Anna's been stuck in a beauty rut: using cheap slap whilst being blissfully unaware of the difference between dewy and matte look, black and very black mascara, you know, beauty psalms. This makeover was to be akin to a cookery class: a treat, an education, and something delicious looking at the end of it, what more could one want from a Saturday afternoon.

Doing a spot of prep before the episode, I looked at the promises Bare Minerals made. With the 'belief that products can actually be good, makeup can be fun, business can be personal and companies can behave more like communities' I reserved my judgement, I've heard it all before

The uncharacteristically nervous Anna was immediately thrown a buoy in the form of Helen, our brand ambassador. Surrounded by intimidating brands like Chanel, YSL and even Origins, Helen introduced the brand and the philosophy aptly, drowning out the over-made, pouty princesses of the other counters. 

Explaining at each stage without any condescending tones, we were immersed in a gentle pool of information, waves of interesting tidbits (including the fabulous 'Be a Force for Beauty' campaign) flowed over us and as Annas skin was purified, my assumptions floated away in a sea of minerals and re-hydration.

Less is more. 

The products spoke for themselves. When something does what it says on the tin it's a shock, but as baked beans claim to be nothing other than baked beans, Bare Minerals' makeup states what it is, and does it**. 

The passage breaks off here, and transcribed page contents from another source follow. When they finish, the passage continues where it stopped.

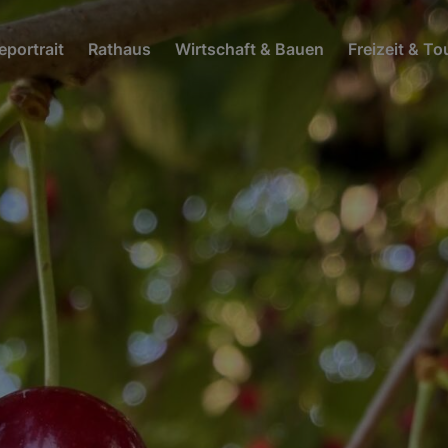
portrait
Rathaus
Wirtschaft & Bauen
Freizeit & T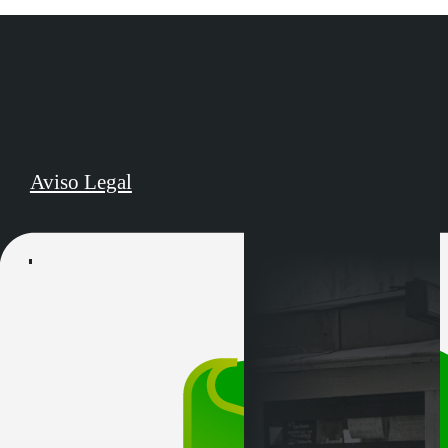
Aviso Legal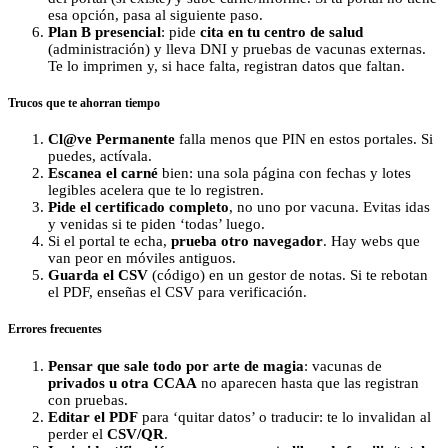
esa opción, pasa al siguiente paso.
Plan B presencial
: pide
cita en tu centro de salud
(administración) y lleva DNI y pruebas de vacunas externas.
Te lo imprimen y, si hace falta, registran datos que faltan.
Trucos que te ahorran tiempo
Cl@ve Permanente
falla menos que PIN en estos portales. Si
puedes, actívala.
Escanea el carné
bien: una sola página con fechas y lotes
legibles acelera que te lo registren.
Pide el certificado completo
, no uno por vacuna. Evitas idas
y venidas si te piden ‘todas’ luego.
Si el portal te echa,
prueba otro navegador
. Hay webs que
van peor en móviles antiguos.
Guarda el CSV
(código) en un gestor de notas. Si te rebotan
el PDF, enseñas el CSV para verificación.
Errores frecuentes
Pensar que sale todo por arte de magia
: vacunas de
privados u otra CCAA
no aparecen hasta que las registran
con pruebas.
Editar el PDF
para ‘quitar datos’ o traducir: te lo invalidan al
perder el
CSV/QR
.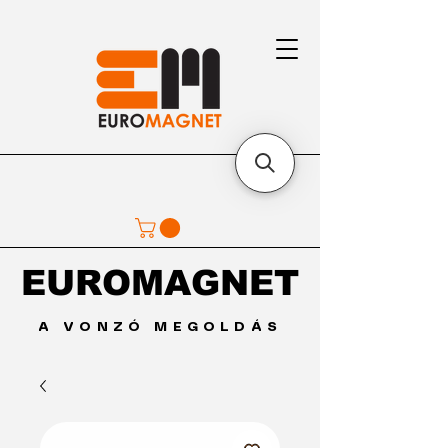
EUROMAGNET
EUROMAGNET
A VONZÓ MEGOLDÁS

Correspondingly, as Helen communicated, the brand gained authenticity, became pulchritudinous and bowled me over. Overwhelmingly honest and transparent. 

What more could you want from a brand? 

A journey, a promise fulfilled and candid. Bare Minerals, you've pinned the tail on the donkey correctly. Exemplary.

Annas expedition:

I know nothing. 

What the flip is she getting from that draw.

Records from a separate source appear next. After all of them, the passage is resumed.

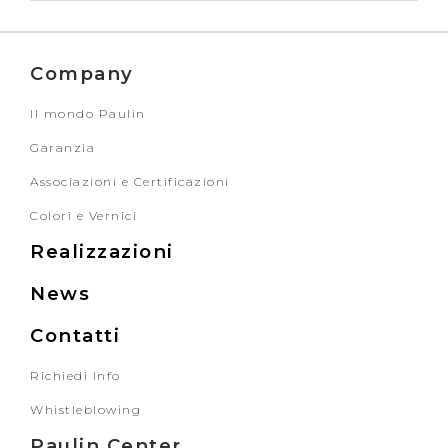
Company
Il mondo Paulin
Garanzia
Associazioni e Certificazioni
Colori e Vernici
Realizzazioni
News
Contatti
Richiedi Info
Whistleblowing
Paulin Center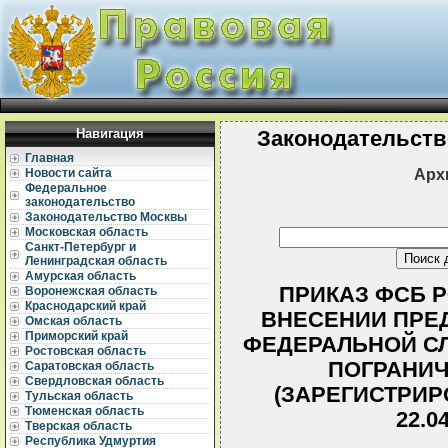
Навигация
Законодательств
Главная
Арх
Новости сайта
Федеральное
законодательство
Законодательство Москвы
Московская область
Санкт-Петербург и
Ленинградская область
Амурская область
ПРИКАЗ ФСБ РФ
Воронежская область
Краснодарский край
ВНЕСЕНИИ ПРЕ
Омская область
Приморский край
ФЕДЕРАЛЬНОЙ С
Ростовская область
ПОГРАНИ
Саратовская область
Свердловская область
(ЗАРЕГИСТРИР
Тульская область
Тюменская область
22.0
Тверская область
Республика Удмуртия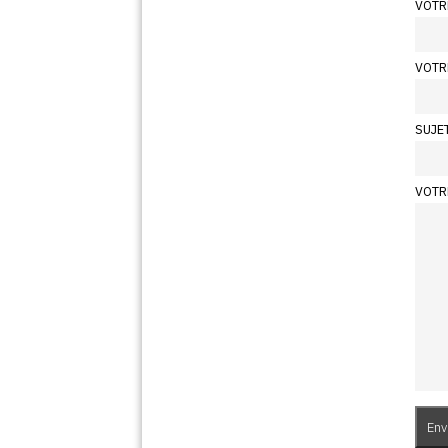
VOTR
VOTR
SUJE
VOTR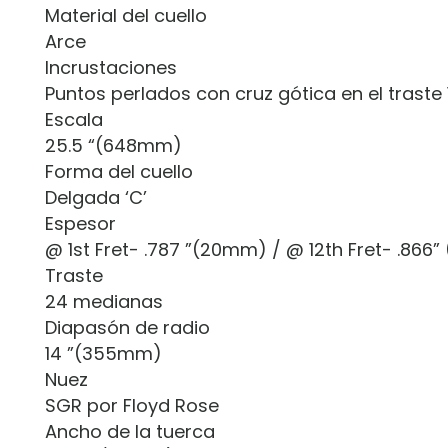
Material del cuello
Arce
Incrustaciones
Puntos perlados con cruz gótica en el traste 
Escala
25.5 “(648mm)
Forma del cuello
Delgada ‘C’
Espesor
@ 1st Fret- .787 ”(20mm) / @ 12th Fret- .866
Traste
24 medianas
Diapasón de radio
14 ”(355mm)
Nuez
SGR por Floyd Rose
Ancho de la tuerca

I'm barefaced. What of it.

(I've not seen Annas forehead in years, this is the only reason for this snap)

Who's the fairest of them all?

Helen's a babe, I hope I end up resembling her.

Say what you see.

Swirl and tap, swirl and tap.

BOOM.

Anna: 'I've worn the same eyeshadow for about a decade'.

This is dewy? Am I in a library?***


I'll take the lot.

I'd like to thank, Vicki, the JL PR co-ordinators Karina Perry and Carolyn Plant, and Helen. We walked away buoyant and more importantly, her regime has been 'made-under' to over-achieve her expectations.

*I live in hope
**too blunt a contrast?
***forgive me, I'm ill.

Sunday 13 May 2012

Waypost.

I wonder where the term milestone came from. It's always being bandied around, job promotion? Milestone. Bought a kitten? Milestone. Found a tenner on the pavement? Milestone, naturally.

My mother turned 50 last week. Apparent milestone. Despite being something one cannot avoid, for aging is inevitable, I'll relax my opinion and go with this birthday being an infamous milestone.

The woman's a legend. She might not be Helen of Troy, but I'd swim a few laps for her.

Put on a shindig for her & invited 60 close chums, it was an absolute blast; top notch spread, more alcohol than you could shake a stick at and the banter as buoyant as the garishly pink helium filled '5' and '0' balloons I'd battled to hold onto in the wind.

Being the offspring of fables I suprised her with a few tricks.

Afternoon tea at The Hilton,




Trip to Rome


& a little treat from Jo Malone


Three amusing things that happened regarding these gifts:

1. Someone took a bottle of plonk emblazoned with 'Anna's 50th, vintage year' (complete with images of her) home with them. Vinegar would taste better I expect.
2. The first pot of tea Mother was presented with at the Hilton had no teabag in it. 
3. The Pope is on holiday when we zip to Rome.